#### Data provided
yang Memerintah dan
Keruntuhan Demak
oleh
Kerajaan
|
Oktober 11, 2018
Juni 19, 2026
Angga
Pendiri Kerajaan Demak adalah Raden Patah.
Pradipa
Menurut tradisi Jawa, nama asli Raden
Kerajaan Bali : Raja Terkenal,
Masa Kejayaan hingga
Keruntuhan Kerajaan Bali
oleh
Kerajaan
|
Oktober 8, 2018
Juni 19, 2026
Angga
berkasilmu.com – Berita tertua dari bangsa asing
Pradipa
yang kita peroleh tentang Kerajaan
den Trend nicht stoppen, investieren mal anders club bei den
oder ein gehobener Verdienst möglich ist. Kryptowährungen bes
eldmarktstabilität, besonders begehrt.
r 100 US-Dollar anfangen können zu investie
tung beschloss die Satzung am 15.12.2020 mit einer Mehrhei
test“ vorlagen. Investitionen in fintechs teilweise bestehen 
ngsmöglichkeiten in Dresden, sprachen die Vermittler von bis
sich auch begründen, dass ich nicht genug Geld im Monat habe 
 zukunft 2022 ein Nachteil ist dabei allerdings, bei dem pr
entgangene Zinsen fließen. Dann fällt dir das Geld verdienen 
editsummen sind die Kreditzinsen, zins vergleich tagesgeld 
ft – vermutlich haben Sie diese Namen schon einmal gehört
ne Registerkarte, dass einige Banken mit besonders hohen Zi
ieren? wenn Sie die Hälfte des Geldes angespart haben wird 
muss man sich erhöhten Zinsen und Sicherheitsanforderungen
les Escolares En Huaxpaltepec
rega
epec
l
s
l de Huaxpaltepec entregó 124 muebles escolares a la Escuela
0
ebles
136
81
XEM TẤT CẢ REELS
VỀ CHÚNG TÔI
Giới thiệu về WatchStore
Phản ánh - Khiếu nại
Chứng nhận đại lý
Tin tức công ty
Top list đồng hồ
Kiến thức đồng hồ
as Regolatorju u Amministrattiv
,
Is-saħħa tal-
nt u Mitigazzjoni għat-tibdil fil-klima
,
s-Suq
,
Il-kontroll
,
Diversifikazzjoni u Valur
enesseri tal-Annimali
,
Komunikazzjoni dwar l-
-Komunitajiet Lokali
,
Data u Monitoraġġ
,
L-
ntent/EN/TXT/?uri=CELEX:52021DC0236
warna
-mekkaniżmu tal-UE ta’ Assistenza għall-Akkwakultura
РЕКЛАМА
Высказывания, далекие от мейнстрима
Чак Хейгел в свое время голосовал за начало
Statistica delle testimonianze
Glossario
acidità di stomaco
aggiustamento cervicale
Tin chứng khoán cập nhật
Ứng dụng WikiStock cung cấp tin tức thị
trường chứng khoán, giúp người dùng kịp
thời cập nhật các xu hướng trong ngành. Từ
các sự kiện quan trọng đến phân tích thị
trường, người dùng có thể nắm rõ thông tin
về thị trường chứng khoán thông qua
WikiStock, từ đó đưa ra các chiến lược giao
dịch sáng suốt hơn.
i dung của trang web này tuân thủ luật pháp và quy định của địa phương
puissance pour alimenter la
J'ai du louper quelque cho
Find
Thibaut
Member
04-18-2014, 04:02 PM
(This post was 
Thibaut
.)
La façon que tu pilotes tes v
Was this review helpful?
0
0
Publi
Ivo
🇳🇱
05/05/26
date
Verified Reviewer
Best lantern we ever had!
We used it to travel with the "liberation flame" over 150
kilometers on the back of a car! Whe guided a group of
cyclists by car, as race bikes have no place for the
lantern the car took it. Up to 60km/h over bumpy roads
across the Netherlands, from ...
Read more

#### Directions
Please return only the lines above, starting at the line that has "Il-kontroll" and ending at the line that has "Verified Reviewer", keeping both and leaving each one unchanged.

#### Solution to this task
Il-kontroll
,
Diversifikazzjoni u Valur
enesseri tal-Annimali
,
Komunikazzjoni dwar l-
-Komunitajiet Lokali
,
Data u Monitoraġġ
,
L-
ntent/EN/TXT/?uri=CELEX:52021DC0236
warna
-mekkaniżmu tal-UE ta’ Assistenza għall-Akkwakultura
РЕКЛАМА
Высказывания, далекие от мейнстрима
Чак Хейгел в свое время голосовал за начало
Statistica delle testimonianze
Glossario
acidità di stomaco
aggiustamento cervicale
Tin chứng khoán cập nhật
Ứng dụng WikiStock cung cấp tin tức thị
trường chứng khoán, giúp người dùng kịp
thời cập nhật các xu hướng trong ngành. Từ
các sự kiện quan trọng đến phân tích thị
trường, người dùng có thể nắm rõ thông tin
về thị trường chứng khoán thông qua
WikiStock, từ đó đưa ra các chiến lược giao
dịch sáng suốt hơn.
i dung của trang web này tuân thủ luật pháp và quy định của địa phương
puissance pour alimenter la
J'ai du louper quelque cho
Find
Thibaut
Member
04-18-2014, 04:02 PM
(This post was 
Thibaut
.)
La façon que tu pilotes tes v
Was this review helpful?
0
0
Publi
Ivo
🇳🇱
05/05/26
date
Verified Reviewer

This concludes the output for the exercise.